▶ _AIM OF THE TASK_: After finding the line that includes "gemäß §139 SGB V. Als Anlage zum" in the records below, transcribe it and each line after it through the last, exactly, and add nothing.

Segment Start: MATERIAL FOR THIS TASK

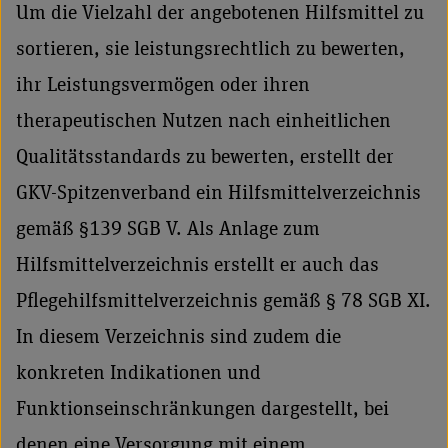
Um die Vielzahl der angebotenen Hilfsmittel zu
sortieren, sie leistungsrechtlich zu bewerten,
ihr Leistungsvermögen oder ihren
therapeutischen Nutzen nach einheitlichen
Qualitätsstandards zu bewerten, erstellt der
GKV-Spitzenverband ein Hilfsmittelverzeichnis
gemäß §139 SGB V. Als Anlage zum
Hilfsmittelverzeichnis erstellt er auch das
Pflegehilfsmittelverzeichnis gemäß § 78 SGB XI.
In diesem Verzeichnis sind zudem die
konkreten Indikationen und
Funktionseinschränkungen dargestellt, bei
denen eine Versorgung mit einem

Segment End: MATERIAL FOR THIS TASK

▶ _ANSWER AREA_:
gemäß §139 SGB V. Als Anlage zum
Hilfsmittelverzeichnis erstellt er auch das
Pflegehilfsmittelverzeichnis gemäß § 78 SGB XI.
In diesem Verzeichnis sind zudem die
konkreten Indikationen und
Funktionseinschränkungen dargestellt, bei
denen eine Versorgung mit einem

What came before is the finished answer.